**AIM OF THE EXERCISE**
Copy exactly the stretch of data below from the line with "Aufklärung. Medienfreiheit in" through the line with "Überwachung und Verfolgung, denen", including both of those lines.
(EXTRACTED RECORDS begins)
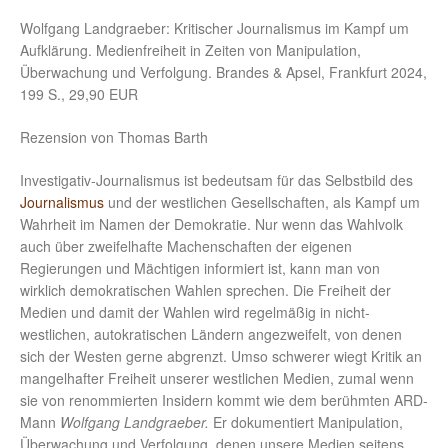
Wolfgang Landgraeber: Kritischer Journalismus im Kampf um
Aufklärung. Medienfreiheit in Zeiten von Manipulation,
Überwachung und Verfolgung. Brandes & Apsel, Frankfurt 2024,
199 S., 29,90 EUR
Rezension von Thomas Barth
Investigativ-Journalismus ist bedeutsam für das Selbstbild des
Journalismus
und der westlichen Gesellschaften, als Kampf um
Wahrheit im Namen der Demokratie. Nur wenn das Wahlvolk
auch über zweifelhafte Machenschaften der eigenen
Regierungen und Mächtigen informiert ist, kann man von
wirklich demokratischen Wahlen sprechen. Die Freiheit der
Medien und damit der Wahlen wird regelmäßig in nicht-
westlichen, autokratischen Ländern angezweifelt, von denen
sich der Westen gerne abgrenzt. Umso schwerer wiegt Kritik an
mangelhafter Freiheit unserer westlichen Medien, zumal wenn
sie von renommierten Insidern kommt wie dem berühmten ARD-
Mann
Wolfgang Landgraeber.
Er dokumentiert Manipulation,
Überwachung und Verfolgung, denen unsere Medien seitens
(EXTRACTED RECORDS ends)
(EXTRACTED RECORDS begins)
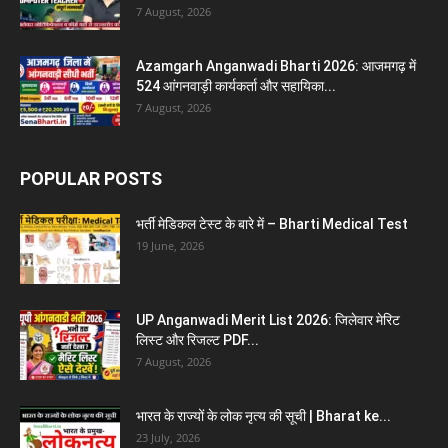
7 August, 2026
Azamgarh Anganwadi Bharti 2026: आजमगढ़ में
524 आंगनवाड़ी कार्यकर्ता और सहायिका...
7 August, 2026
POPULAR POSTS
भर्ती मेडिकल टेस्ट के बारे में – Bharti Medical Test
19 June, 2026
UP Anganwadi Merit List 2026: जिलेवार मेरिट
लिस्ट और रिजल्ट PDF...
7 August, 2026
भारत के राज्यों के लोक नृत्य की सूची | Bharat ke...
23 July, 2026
(EXTRACTED RECORDS ends)
(EXTRACTED RECORDS begins)
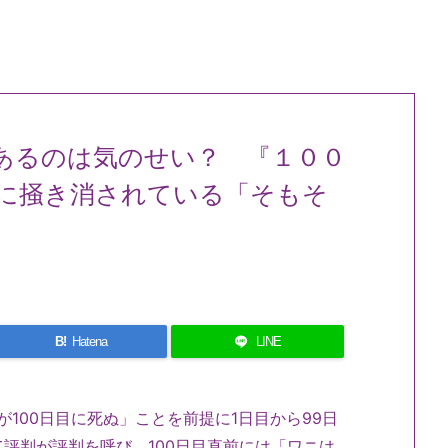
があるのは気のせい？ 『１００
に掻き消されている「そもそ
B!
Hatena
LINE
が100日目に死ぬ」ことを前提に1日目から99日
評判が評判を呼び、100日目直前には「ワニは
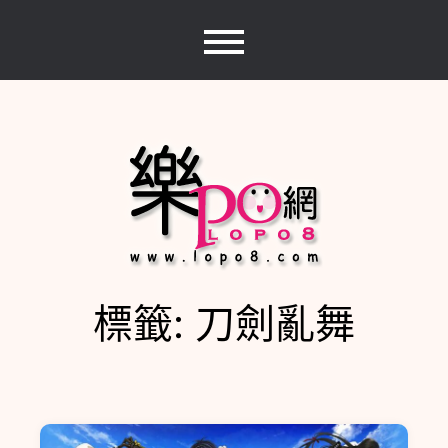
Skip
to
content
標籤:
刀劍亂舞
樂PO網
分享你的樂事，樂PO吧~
(EXTRACTED RECORDS ends)
**TASK SOLUTION**
Aufklärung. Medienfreiheit in Zeiten von Manipulation,
Überwachung und Verfolgung. Brandes & Apsel, Frankfurt 2024,
199 S., 29,90 EUR
Rezension von Thomas Barth
Investigativ-Journalismus ist bedeutsam für das Selbstbild des
Journalismus
und der westlichen Gesellschaften, als Kampf um
Wahrheit im Namen der Demokratie. Nur wenn das Wahlvolk
auch über zweifelhafte Machenschaften der eigenen
Regierungen und Mächtigen informiert ist, kann man von
wirklich demokratischen Wahlen sprechen. Die Freiheit der
Medien und damit der Wahlen wird regelmäßig in nicht-
westlichen, autokratischen Ländern angezweifelt, von denen
sich der Westen gerne abgrenzt. Umso schwerer wiegt Kritik an
mangelhafter Freiheit unserer westlichen Medien, zumal wenn
sie von renommierten Insidern kommt wie dem berühmten ARD-
Mann
Wolfgang Landgraeber.
Er dokumentiert Manipulation,
Überwachung und Verfolgung, denen unsere Medien seitens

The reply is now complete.